DA BINDI A BOSCHI. Un osservatore esterno potrebbe pensare a una politica economica del governo feroce come quella che ha imposto Bruxelles alla Grecia oppure a una minaccia incombente sulla democrazia. Niente di tutto questo. Sta accadendo una cosa importante, dal punto di vista del sistema politico, strutturale, ma che riguarda gli assetti di comando della vita pubblica. Si sta passando da Bindi a Boschi. Stessa modalità di reclutamento, stessa presunzione e autoreferenzialità, qualità da dimostrare, in un caso come nell'altro.
LA SCISSIONE DELLA FANTASINISTRA. Il problema allora a me pare questo. Accettiamo in via d'ipotesi che Renzi sia quel mostro che la sinistra descrive, cioè la somma di Berlusconi e Craxi, che sia manovrato dalla massoneria francese, che sia nemico di tutto ciò che sopravvive della sinistra, un massacratore sociale, l'uomo dei poteri forti, il dittatorello in prova. Facciamo finta che sia tutto vero. E facciamo finta che, in un gesto di lealtà e di serietà politica, i leader della sinistra, invece di traccheggiare nel Pd, aspettando la spartizione dei posti nelle prossime liste elettorali, fondino il Psiup del XXI secolo.
Ecco: a quel punto che succederebbe nel sistema politico italiano? Renzi si sentirebbe più libero di fare il suo partito del Paese che guarda a sinistra. La destra vedrebbe nelle divisioni della sinistra un accenno di speranza per sé.
IL DESTINO DEL PSIUP 2.0. E la sinistra rifatta? Mettiamo che si mettano d'accordo a nominare l'ottimo Landini come leader. Siamo convinti che questa sinistra Pd e le altre forze a sinistra non sarebbero pronte a sfasciarsi in pochi mesi, per rivalità interne, per storie non sommabili, per assenza di progetto?
Non bisogna infatti dimenticare che una volta fatto il partito emergerebbe la necessità di avere una politica. Si può campare 20 anni sull'antiberlusconismo perché c'è stato il conflitto di interesse, Dell'Utri e Mangano, le Olgettine, la nipote di Mubarak. Ma 20 anni contro Renzi come si alimentano nell'immaginario collettivo? E poi questo nuovo partito della sinistra si porrebbe nella prospettiva di governo e con chi? Il suo programma fondamentale, come dice Camusso, sarebbe tutto incentrato sulla patrimoniale che, come è noto, spaventa assai il capitale finanziario? Insomma fatta la scissione, liberate le sue forze vitali con lo stesso gruppo dirigente che le ha incatenate, dove andrebbe questo partito?

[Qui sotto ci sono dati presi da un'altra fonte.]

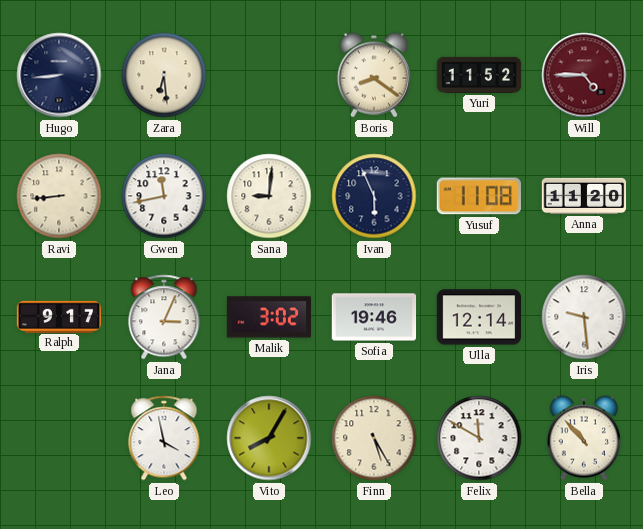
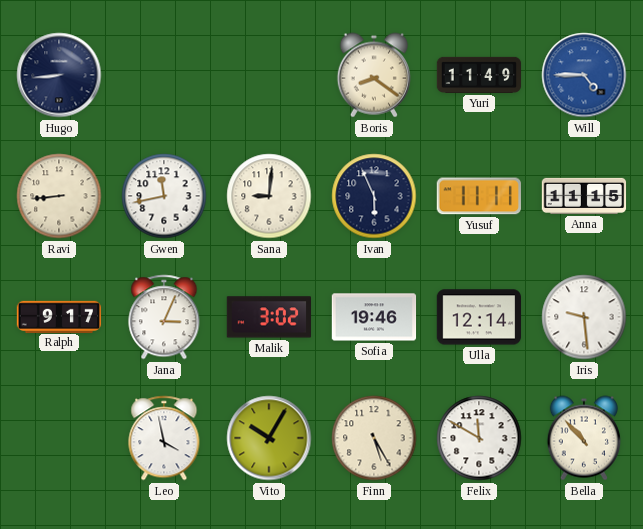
Zara: 6:29 -> none
Yuri: 11:52 -> 11:49
Will dial: burgundy -> blue
Yusuf: 11:08 -> 11:11
Anna: 11:20 -> 11:15
Vito: 8:05 -> 10:05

Nessuno lo sa. Tutti però sanno che Renzi è il nemico, il nuovo mostro. Stiamo tornando a grandi passi verso la teoria del «socialfascismo», cioè a quei fantastici Anni 30 decenni dopo la caduta del comunismo. Questa sinistra di cui scrivo è stata la mia famiglia, come è potuto accadere che si sia riempita di matti?